[Bounding box prediction data]
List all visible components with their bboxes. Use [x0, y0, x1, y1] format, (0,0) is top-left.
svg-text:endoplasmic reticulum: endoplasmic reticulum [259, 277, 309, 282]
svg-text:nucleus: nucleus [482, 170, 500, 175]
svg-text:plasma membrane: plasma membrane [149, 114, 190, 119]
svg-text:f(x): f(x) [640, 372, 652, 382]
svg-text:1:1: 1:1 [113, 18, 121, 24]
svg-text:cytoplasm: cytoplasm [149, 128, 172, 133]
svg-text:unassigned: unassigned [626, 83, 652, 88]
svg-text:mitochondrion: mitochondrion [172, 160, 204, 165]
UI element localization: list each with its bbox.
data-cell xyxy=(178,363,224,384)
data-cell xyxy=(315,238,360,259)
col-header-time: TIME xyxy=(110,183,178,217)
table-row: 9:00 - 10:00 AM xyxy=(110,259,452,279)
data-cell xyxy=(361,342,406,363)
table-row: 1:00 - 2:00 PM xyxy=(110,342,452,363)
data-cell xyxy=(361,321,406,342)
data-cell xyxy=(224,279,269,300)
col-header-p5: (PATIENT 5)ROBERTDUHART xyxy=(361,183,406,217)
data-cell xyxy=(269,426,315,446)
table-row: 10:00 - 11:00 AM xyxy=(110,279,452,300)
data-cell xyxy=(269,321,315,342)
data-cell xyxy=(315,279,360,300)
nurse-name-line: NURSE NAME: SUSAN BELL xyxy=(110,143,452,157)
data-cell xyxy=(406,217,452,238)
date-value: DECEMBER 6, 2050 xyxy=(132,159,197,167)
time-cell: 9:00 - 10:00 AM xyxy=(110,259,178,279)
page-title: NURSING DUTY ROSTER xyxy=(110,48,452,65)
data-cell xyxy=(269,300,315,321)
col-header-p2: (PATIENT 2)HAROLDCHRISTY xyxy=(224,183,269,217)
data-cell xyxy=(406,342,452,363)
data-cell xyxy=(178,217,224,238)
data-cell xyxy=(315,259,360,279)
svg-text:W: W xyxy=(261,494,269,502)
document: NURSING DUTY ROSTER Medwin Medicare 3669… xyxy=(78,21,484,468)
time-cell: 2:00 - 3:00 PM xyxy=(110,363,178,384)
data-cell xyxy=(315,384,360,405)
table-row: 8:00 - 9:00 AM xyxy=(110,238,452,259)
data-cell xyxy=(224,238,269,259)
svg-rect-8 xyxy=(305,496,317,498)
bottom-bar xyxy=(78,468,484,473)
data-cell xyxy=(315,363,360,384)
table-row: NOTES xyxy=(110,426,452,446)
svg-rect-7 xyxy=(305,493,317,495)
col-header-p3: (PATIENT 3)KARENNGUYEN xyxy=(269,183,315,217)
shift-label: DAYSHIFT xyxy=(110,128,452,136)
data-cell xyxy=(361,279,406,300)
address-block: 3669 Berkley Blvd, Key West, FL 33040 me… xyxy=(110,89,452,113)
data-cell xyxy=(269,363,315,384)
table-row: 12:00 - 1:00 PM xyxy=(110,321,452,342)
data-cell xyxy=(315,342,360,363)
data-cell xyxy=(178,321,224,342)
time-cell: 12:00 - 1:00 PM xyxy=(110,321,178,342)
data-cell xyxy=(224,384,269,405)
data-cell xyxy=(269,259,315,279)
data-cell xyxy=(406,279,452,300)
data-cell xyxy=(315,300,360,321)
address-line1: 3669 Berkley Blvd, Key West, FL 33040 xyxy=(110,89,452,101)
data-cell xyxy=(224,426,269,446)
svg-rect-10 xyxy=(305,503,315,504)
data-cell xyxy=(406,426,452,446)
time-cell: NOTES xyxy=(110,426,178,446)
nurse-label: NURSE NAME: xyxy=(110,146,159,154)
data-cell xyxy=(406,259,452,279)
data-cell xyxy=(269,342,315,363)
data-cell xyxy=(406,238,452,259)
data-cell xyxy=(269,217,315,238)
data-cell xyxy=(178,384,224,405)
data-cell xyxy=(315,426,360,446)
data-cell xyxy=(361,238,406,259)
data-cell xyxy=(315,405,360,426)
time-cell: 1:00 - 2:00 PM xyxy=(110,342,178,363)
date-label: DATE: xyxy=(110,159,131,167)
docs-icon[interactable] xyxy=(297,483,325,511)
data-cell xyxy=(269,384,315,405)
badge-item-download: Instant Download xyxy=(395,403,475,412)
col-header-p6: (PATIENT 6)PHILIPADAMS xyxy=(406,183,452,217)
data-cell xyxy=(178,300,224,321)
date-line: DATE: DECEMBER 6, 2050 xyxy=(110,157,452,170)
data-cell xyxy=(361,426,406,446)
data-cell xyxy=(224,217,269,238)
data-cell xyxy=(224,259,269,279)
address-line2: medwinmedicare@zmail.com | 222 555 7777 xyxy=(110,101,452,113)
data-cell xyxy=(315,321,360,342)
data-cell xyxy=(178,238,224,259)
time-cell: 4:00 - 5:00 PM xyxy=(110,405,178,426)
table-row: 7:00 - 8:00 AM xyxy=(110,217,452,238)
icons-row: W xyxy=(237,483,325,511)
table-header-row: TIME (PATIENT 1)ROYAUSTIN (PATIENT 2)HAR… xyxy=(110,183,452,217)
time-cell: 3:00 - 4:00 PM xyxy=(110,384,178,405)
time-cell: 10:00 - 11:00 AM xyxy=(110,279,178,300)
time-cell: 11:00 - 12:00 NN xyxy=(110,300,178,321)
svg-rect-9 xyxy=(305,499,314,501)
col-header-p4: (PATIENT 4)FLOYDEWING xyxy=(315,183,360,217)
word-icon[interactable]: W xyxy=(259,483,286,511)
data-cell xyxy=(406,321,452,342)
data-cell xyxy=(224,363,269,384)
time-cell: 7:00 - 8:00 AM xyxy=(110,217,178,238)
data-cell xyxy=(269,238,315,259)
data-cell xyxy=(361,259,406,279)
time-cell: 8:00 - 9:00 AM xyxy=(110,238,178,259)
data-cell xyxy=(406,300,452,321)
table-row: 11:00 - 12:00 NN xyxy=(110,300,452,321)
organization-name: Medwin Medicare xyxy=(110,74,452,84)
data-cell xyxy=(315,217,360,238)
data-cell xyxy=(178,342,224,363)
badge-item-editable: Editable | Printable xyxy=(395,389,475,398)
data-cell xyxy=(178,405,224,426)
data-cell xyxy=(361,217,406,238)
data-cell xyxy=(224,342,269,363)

**The task:** Read the entries above and find each line holding the word "Blvd". Copy it out.

**Solution to this problem:**
address-block: 3669 Berkley Blvd, Key West, FL 33040 me… xyxy=(110,89,452,113)
address-line1: 3669 Berkley Blvd, Key West, FL 33040 xyxy=(110,89,452,101)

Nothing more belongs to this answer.